Il est absolument nécessaire et urgent de procéder à une évaluation exhaustive des effets de l’application de l’Accord de paix de Dayton sur les personnes déplacées, et ce en accordant une attention toute particulière à l’application des recommandations des organes de traités des Nations Unies et de l’examen périodique universel.[7] Une approche fondée sur les droits de l’homme devrait être appliquée à toutes les sphères de la vie en Bosnie-Herzégovine ; une telle approche devrait se concentrer sur les besoins des groupes vulnérables et devrait veiller à ce que les populations de retour puissent exercer pleinement leurs droits relatifs à la protection sociale, aux soins médicaux, à l’éducation, au logement, à l’emploi et à la sécurité.

 

Lisbeth Pilegaard pilegaardlisbeth@gmail.com
Consultante et conseillère humanitaire auprès du Panel de haut niveau des Nations Unies sur le financement humanitaire

Jasminka Dzumhur jdzumhur@ombudsmen.gov.ba
Médiatrice des droits de l’homme pour la Bosnie-Herzégovine.

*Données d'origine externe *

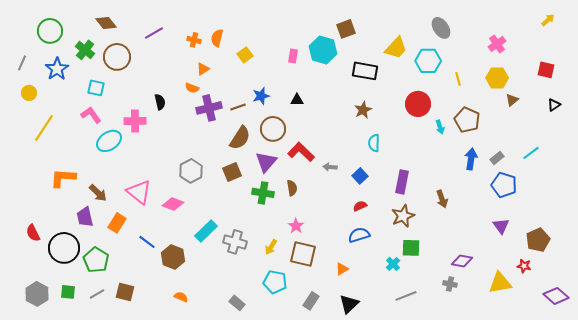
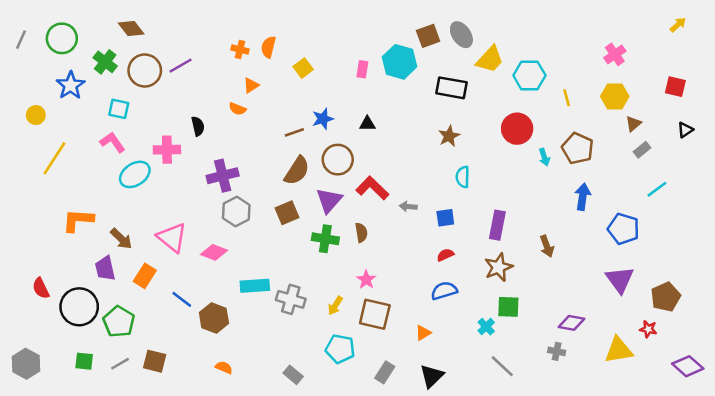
gray ellipse: (441, 28) -> (461, 35), moved
purple line: (154, 33) -> (181, 66), moved
gray line: (22, 63) -> (21, 40), moved
purple cross: (209, 108) -> (223, 176), moved
gray rectangle: (497, 158) -> (642, 150), moved
blue square: (360, 176) -> (445, 218), turned 35
purple triangle: (501, 226) -> (620, 280), size x1.4
cyan rectangle: (206, 231) -> (255, 286), turned 40
gray hexagon: (37, 294) -> (26, 364), moved
gray line: (406, 296) -> (502, 366), turned 65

[1] Rapport du Comité pour l’élimination de la discrimination raciale, 2006. Supplément No 18 A/61/18, paragraphe 31. www.refworld.org/pdfid/45c30ba90.pdf

[2] Personnes déplacées retournant dans leur zone d’origine où leur groupe ethnique se trouve maintenant minoritaire.

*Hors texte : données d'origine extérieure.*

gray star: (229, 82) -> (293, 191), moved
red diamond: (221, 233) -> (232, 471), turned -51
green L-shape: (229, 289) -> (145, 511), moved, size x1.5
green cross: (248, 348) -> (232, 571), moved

[3] OSCE (Novembre 2012) Tackling Hate Crimes: An analysis of bias-motivated incidents in Bosnia and Herzegovina with recommendations www.oscebih.org/documents/osce_bih_doc_2012111310235235eng.pdf , Commission européenne contre le racisme et l’intolérance (février 2011) Rapport de l’ECRI sur la Bosnie-Herzégovine (quatrième cycle de monitoring). www.coe.int/t/dghl/monitoring/ecri/Country-by-country/Bosnia_Herzegovina/BIH-CBC-IV-2011-002-FRE.pdf

[4] (Mars 2015) Rapport annuel de résultats et d’activités du Médiateur des droits de l’homme pour la Bosnie-Herzégovine, 2014 www.ombudsmen.gov.ba/Dokumenti.aspx?id

[5] La législation relative à l’égalité des sexes en est le meilleur exemple (texte sur : http://tinyurl.com/BiH-Gender-Law-2003), qui prévoit que : « les autorités compétentes devront prendre toutes mesures appropriées à tous les niveaux afin d’appliquer les dispositions de la législation relative à l’égalité des sexes », notamment « par l’adoption de mesures appropriées en vue d’instaurer l’égalité des sexes dans tous les domaines et à tous les niveaux de gouvernance ». Ce qui n’est toujours pas le cas.